Xavier Robinson

No. 21 – Oklahoma Sooners
- Position: Running back
- Class: Junior

Personal information
- Listed height: 6 ft 0 in (1.83 m)
- Listed weight: 232 lb (105 kg)

Career information
- High school: Carl Albert (Midwest City, Oklahoma)
- College: Oklahoma (2024–present);
- Stats at ESPN

= Xavier Robinson =

American football player

Xavier Robinson is an American college football running back for the Oklahoma Sooners.

==Early life==
Robinson attended Carl Albert High School in Oklahoma. As a junior, he rushed for 2,594 rushing yards and 41 total touchdowns and led his team to a class 5A state title.

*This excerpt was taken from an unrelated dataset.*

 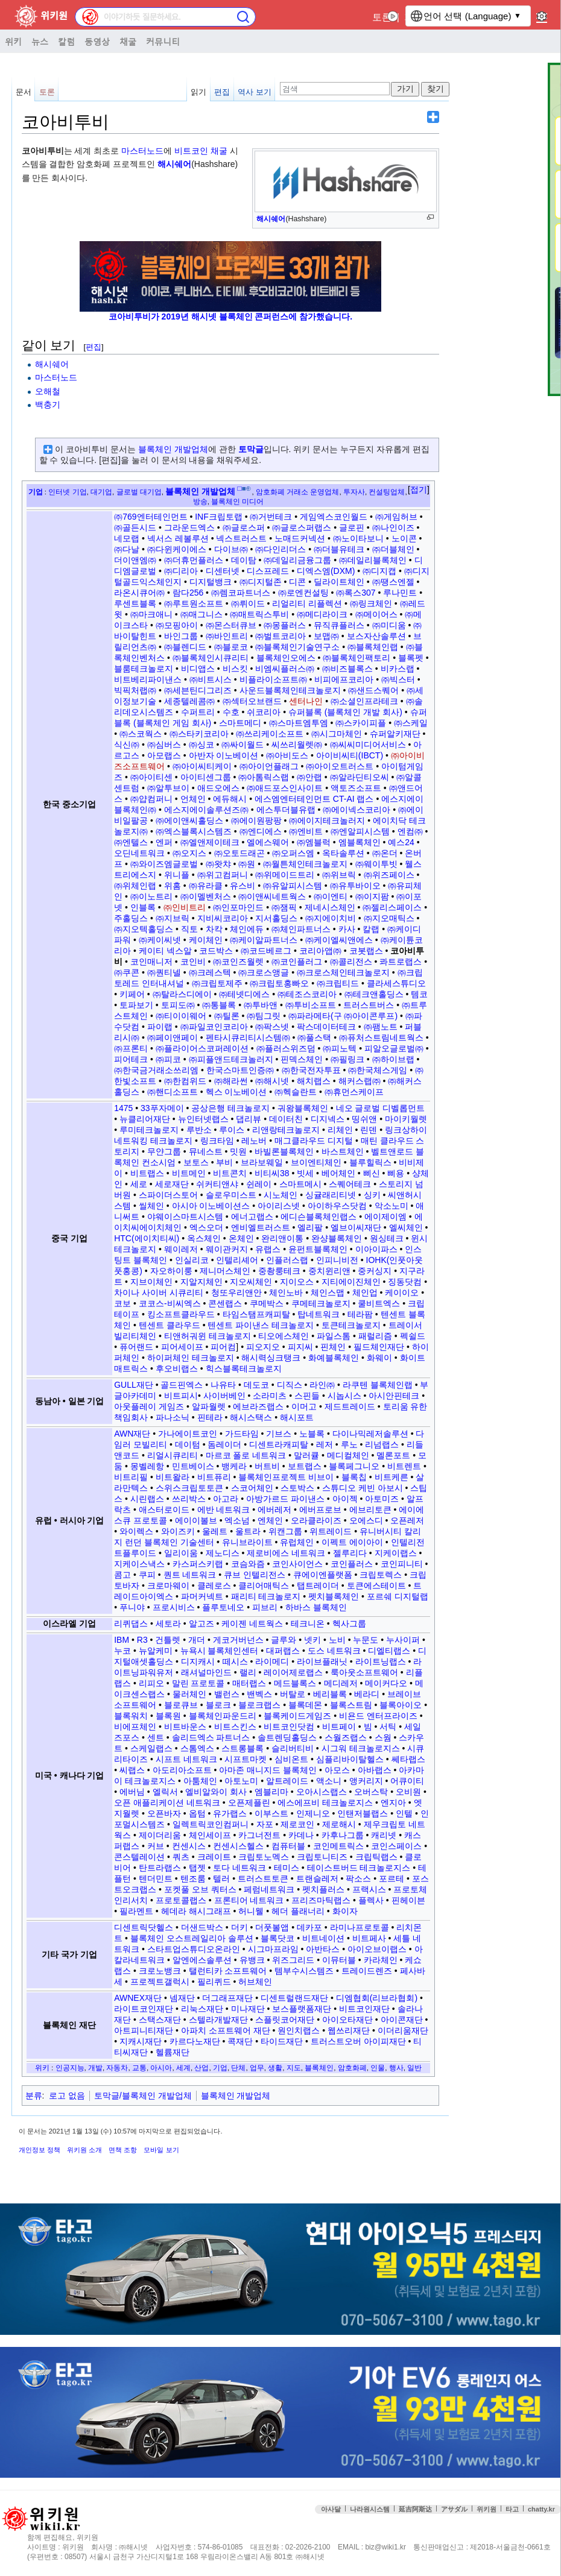 What do you see at coordinates (97, 41) in the screenshot?
I see `동영상` at bounding box center [97, 41].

Coming out of high school, Robinson was rated as a three-star recruit and committed to play college football for the Oklahoma Sooners over offers from Iowa State and Oklahoma State.

==College career==
In week 10 of the 2024 season, Robinson rushed six times for 29 yards and a touchdown, while also hauling in a reception for 46 yards, in a win over Maine. In an increased role in week 11, he ran nine times for 56 yards and made one catch for seven yards against Missouri. In week 13, Robinson rushed for 107 yards and two touchdowns on 18 carries, all career highs, as he helped the Sooners upset No. 7 Alabama. For his performance, Robinson was named the Southeastern Conference (SEC) freshman of the week.